Goals Versus Salary (GVS), contrary to how it reads, is not simply taking a players cap hit and dividing it by the number of goals he's scored. Instead, GVS is one of the dreaded "advanced stats." GVS uses the all-encompassing the Goals Versus Threshold metric (explained here, here, and here) to take a player's total statistical contribution and weigh it against what one could get for the same amount of money. Rob Vollman introduced the concept after the 2009 season, showing then that Wade Redden was among the worst offenders that year (so you know it has some truth in it).
In this original article, Rob uses a value of 3 goals for every $1m as a guide. He states that a team average, full season GVT should be 120 goals, and he divides it by a league average $40m in cap space (based on 20 replacement players @ $500k and average cap number of $50m). Courtesy of capgeek.com and behindthenet.ca, it is easy enough to compare those numbers with that of the current year. Some behind the scenes calculations yields current values of $53.622,071 for the team average cap hit, and a projected average team GVT value of 121.77 (based on 35 GP). That gives us a factor of 2.79 goals per $1m for the season, or $358,233.32 per goal.
Adjustment factors in hand, let's look at the New York Rangers' GVS so far for 2010-11:
|Player||Salary to Date||GVT||Exp. GVT||GVS|
*Table is sortable by clicking the column headers.
Salary and GVT data calculated on Thursday before the TB game
As Rob V points out in his article, this measure does punish injuries mightily. This is evidenced by a number of players on the bottom of this list, including Derek Boogaard, Marian Gaborik, and Chris Drury. While unfair, money being spent on broken players is money not being spent on productivity. Thus, those high salaried players have created a situation where the Rangers have actually overspent for the performance on the ice thus far.
There are many positives to note away from the veterans. We can start once again with the constant cause for celebration, Brian Boyle. Not only has he been the most valuable forward to date (team high 5 GVT), but he is also the most cost effective, thanks to his bargain basement price tag of $525,000. His play to date has been worth over a $4m cap hit. He is a pending RFA, and unlikely to receive nearly that large a raise, so he presents considerable value long term, assuming this is the player he has become.
Yesterday's topic of conversation, Erik Christensen, is also atop the list here.
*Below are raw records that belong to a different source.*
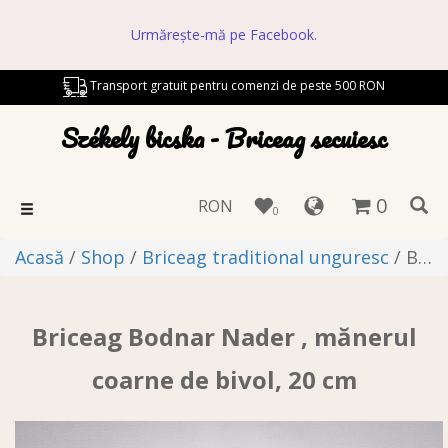
Urmărește-mă pe Facebook.
Transport gratuit pentru comenzi de peste 500 RON
Székely bicska - Briceag secuiesc
0
RON
Toggle
0
navigation
Acasă
/
Shop
/
Briceag traditional unguresc
/ Briceag Bodnar Nader , mănerul coarne de bivol, 20 cm
Briceag Bodnar Nader , mănerul
coarne de bivol, 20 cm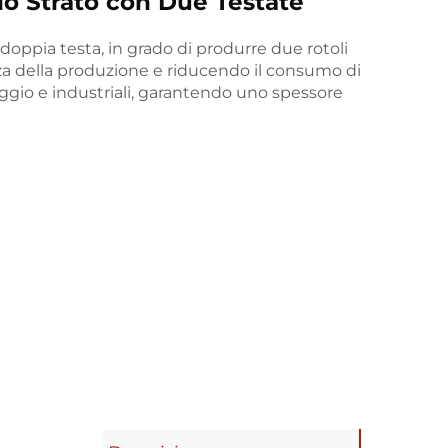
lo Strato con Due Testate
 doppia testa, in grado di produrre due rotoli
za della produzione e riducendo il consumo di
laggio e industriali, garantendo uno spessore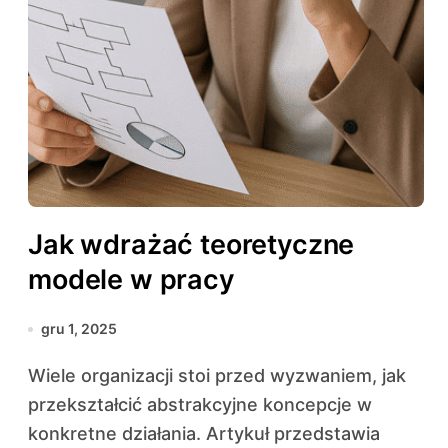
Jak wdrażać teoretyczne
modele w pracy
gru 1, 2025
Wiele organizacji stoi przed wyzwaniem, jak
przekształcić abstrakcyjne koncepcje w
konkretne działania. Artykuł przedstawia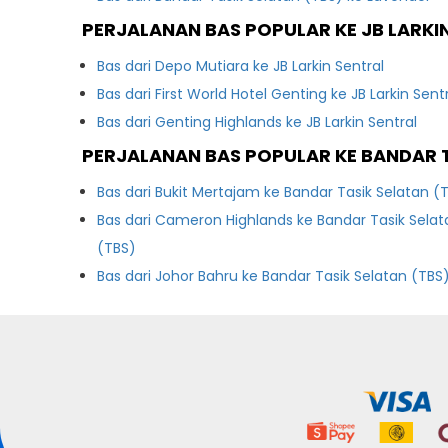
PERJALANAN BAS POPULAR KE JB LARKI
Bas dari Depo Mutiara ke JB Larkin Sentral
Bas dari First World Hotel Genting ke JB Larkin Sent
Bas dari Genting Highlands ke JB Larkin Sentral
PERJALANAN BAS POPULAR KE BANDAR T
Bas dari Bukit Mertajam ke Bandar Tasik Selatan (
Bas dari Cameron Highlands ke Bandar Tasik Selat
(TBS)
Bas dari Johor Bahru ke Bandar Tasik Selatan (TBS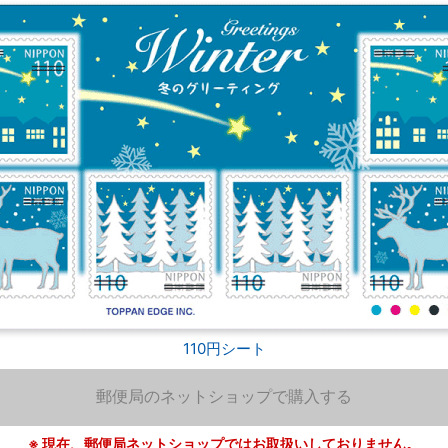
110円シート
郵便局のネットショップで購入する
※ 現在、郵便局ネットショップではお取扱いしておりません。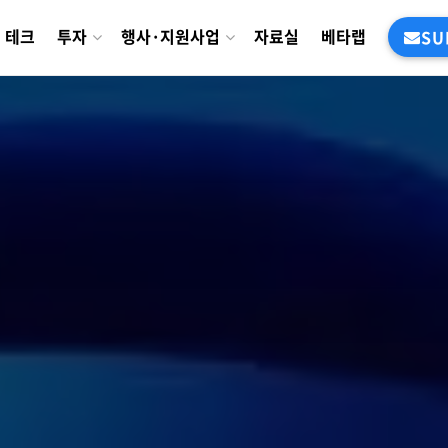
테크
투자
행사·지원사업
자료실
베타랩
SU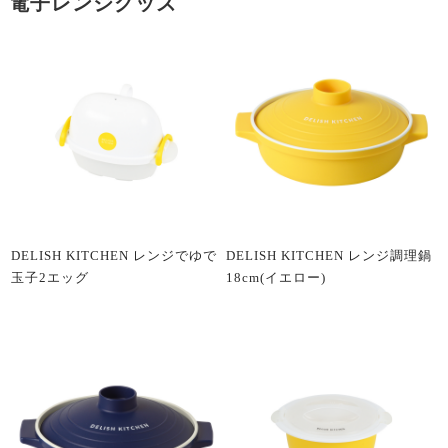
電子レンジグッズ
DELISH KITCHEN レンジでゆで
DELISH KITCHEN レンジ調理鍋
玉子2エッグ
18cm(イエロー)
He gets a nice boost in his GVT from his contributions on the shootout (1.1 of his 3.6 is SGVT), but regardless of where the value comes from, it is still value, and thus far his signing has been a good one. Our other top center, Derek Stepan, is obviously on his ELC, which is a good way to get some bang for your buck.
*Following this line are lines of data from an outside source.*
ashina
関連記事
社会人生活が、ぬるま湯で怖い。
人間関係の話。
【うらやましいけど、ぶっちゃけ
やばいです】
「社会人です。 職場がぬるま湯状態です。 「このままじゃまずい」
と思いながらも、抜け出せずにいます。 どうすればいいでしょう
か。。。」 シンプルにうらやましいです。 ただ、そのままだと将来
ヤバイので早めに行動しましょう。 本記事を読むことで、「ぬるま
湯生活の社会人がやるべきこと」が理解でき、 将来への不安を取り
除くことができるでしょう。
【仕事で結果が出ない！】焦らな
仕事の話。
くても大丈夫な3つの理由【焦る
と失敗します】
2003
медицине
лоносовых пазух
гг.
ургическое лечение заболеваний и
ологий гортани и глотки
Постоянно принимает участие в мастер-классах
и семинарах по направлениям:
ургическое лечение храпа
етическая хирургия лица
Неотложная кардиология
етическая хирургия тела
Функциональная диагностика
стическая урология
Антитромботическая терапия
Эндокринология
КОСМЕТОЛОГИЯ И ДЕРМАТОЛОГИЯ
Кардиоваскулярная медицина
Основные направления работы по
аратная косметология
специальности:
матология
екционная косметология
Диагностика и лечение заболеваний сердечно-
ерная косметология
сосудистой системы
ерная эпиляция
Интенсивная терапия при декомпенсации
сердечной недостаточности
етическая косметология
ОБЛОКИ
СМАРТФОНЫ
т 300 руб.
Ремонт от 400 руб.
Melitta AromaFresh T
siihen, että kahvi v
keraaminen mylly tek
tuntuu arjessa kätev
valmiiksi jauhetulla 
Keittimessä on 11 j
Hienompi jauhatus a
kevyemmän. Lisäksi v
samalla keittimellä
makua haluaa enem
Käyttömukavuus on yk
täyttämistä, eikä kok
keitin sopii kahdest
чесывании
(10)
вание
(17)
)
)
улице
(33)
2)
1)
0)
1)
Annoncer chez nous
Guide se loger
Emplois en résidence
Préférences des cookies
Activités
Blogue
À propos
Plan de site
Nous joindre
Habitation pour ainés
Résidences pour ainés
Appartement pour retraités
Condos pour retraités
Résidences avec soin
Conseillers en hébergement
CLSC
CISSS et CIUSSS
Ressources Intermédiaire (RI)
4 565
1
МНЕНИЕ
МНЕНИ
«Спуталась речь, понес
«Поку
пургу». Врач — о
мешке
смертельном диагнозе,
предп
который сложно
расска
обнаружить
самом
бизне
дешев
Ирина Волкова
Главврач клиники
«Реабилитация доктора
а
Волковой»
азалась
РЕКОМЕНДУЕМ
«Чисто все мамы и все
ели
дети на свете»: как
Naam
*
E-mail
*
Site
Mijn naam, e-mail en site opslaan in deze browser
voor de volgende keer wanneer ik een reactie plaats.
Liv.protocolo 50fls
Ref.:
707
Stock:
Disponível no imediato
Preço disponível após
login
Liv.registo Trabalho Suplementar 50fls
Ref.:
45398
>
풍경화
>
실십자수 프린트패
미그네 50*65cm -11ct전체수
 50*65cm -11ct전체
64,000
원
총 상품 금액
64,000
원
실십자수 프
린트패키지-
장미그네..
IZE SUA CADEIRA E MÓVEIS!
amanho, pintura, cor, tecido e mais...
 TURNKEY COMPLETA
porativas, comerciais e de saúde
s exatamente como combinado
The last player to really focus on is one Dan Girardi. At the time of his signing, many were critical of the deal, saying it was entirely too much money for him. Thus far, he is proving those naysayers wrong, outplaying the contract by almost $1.5m (prorated to 82 games) to date.
As the year goes on, spending will change, player production will change, and we'll have a full season to evaluate each players' GVS. Given our many upcoming free agents, that value could certainly help to project what money should be available.